There’s almost no point, now, trying to persuade people that the JFK administration should bear plenty of blame for the Vietnam mess.
JFK partisans always point to the famous interview the president gave in which, before things really heated up in Vietnam, he said it is “their war.” Which is to say, not America’s war to fight.
The only trouble is that in a much less famous segment later in the same interview, JFK vowed to fight on in Vietnam in the name of battling Communist aggression.

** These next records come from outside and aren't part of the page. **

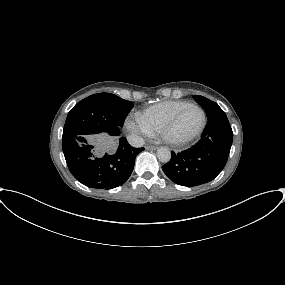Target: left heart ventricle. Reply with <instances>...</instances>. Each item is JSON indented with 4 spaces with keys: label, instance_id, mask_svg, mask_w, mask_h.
I'll return each mask as SVG.
<instances>
[{
    "label": "left heart ventricle",
    "instance_id": "obj_1",
    "mask_svg": "<svg viewBox=\"0 0 285 285\" xmlns=\"http://www.w3.org/2000/svg\"><path fill=\"white\" fill-rule=\"evenodd\" d=\"M201 122L202 114L200 111L190 108L183 114L177 126L172 131V135L176 138L189 136L199 128Z\"/></svg>",
    "mask_w": 285,
    "mask_h": 285
}]
</instances>
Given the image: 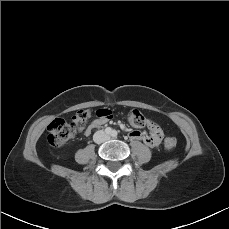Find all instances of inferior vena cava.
<instances>
[{
  "label": "inferior vena cava",
  "instance_id": "inferior-vena-cava-1",
  "mask_svg": "<svg viewBox=\"0 0 229 229\" xmlns=\"http://www.w3.org/2000/svg\"><path fill=\"white\" fill-rule=\"evenodd\" d=\"M108 139H109V136L103 130H99L95 132L93 135V140L97 144L103 143L107 141Z\"/></svg>",
  "mask_w": 229,
  "mask_h": 229
}]
</instances>
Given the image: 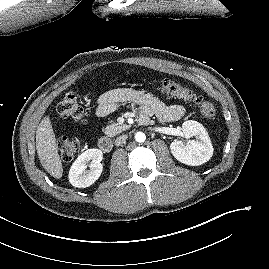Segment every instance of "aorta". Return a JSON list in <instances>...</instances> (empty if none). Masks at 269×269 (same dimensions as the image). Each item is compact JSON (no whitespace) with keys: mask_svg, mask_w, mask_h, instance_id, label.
I'll list each match as a JSON object with an SVG mask.
<instances>
[{"mask_svg":"<svg viewBox=\"0 0 269 269\" xmlns=\"http://www.w3.org/2000/svg\"><path fill=\"white\" fill-rule=\"evenodd\" d=\"M135 140L139 143H142L146 140V135L143 132H137L135 134Z\"/></svg>","mask_w":269,"mask_h":269,"instance_id":"762f6f07","label":"aorta"}]
</instances>
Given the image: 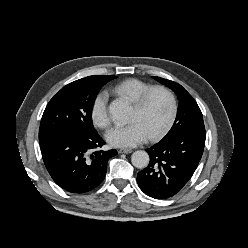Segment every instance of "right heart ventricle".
I'll return each mask as SVG.
<instances>
[{"label": "right heart ventricle", "mask_w": 248, "mask_h": 248, "mask_svg": "<svg viewBox=\"0 0 248 248\" xmlns=\"http://www.w3.org/2000/svg\"><path fill=\"white\" fill-rule=\"evenodd\" d=\"M152 85L136 78L123 80L112 87V92L119 97L135 102Z\"/></svg>", "instance_id": "1"}]
</instances>
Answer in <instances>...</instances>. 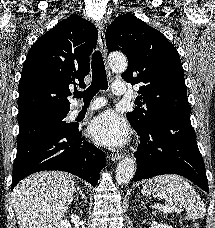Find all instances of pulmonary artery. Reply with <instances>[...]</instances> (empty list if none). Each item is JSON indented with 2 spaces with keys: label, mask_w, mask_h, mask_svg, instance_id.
Here are the masks:
<instances>
[{
  "label": "pulmonary artery",
  "mask_w": 215,
  "mask_h": 228,
  "mask_svg": "<svg viewBox=\"0 0 215 228\" xmlns=\"http://www.w3.org/2000/svg\"><path fill=\"white\" fill-rule=\"evenodd\" d=\"M128 88H129V85L126 84V82H113V84H111L112 92H114L116 95H122L124 93H126L127 95H133L134 90L130 89L127 91ZM104 105H105V102L102 99H95L90 103V105L88 107H86L84 109L81 106H78V104L76 102V104L71 109V115L77 116L84 110L92 111V110L102 108Z\"/></svg>",
  "instance_id": "obj_1"
}]
</instances>
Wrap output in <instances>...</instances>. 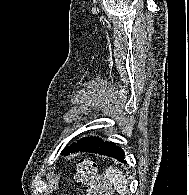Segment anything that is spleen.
Instances as JSON below:
<instances>
[{
  "mask_svg": "<svg viewBox=\"0 0 189 195\" xmlns=\"http://www.w3.org/2000/svg\"><path fill=\"white\" fill-rule=\"evenodd\" d=\"M105 177L120 195H124L126 193L127 180L119 169L112 166L108 167L105 170Z\"/></svg>",
  "mask_w": 189,
  "mask_h": 195,
  "instance_id": "spleen-1",
  "label": "spleen"
}]
</instances>
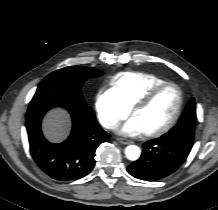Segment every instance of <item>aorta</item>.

In the end, thousands of Americans and many more Vietnamese died in the debacle.
McNamara, later, began to speak publicly about the monumental errors he had made. He later served as president of the World Bank and is credited by some for promoting a more effective form of development in poor countries.
He even became a high profile critic of the Iraq War.
McNamara’s Irish Catholic dad would have known that his son, having made his confession, was now performing penance.
But it’s important to add that McNamara was doing so not merely for his own sins, but for the others -- many of them Irish Catholic -- who contributed to
America’s stained legacy in southeast Asia.
Of course, many Irish Catholics, from the Berrigan brothers to Eugene McCarthy, tried to combat the excesses of America’s anti-Communist crusades.
Also, there’s no point in rewriting history, as the New York Post did when it said McNamara “fell under the sway of those media and cultural elites whose drumbeat of pessimism helped undermine his honorable effort in Vietnam.”
No, McNamara was a sinner alright. But he was not alone.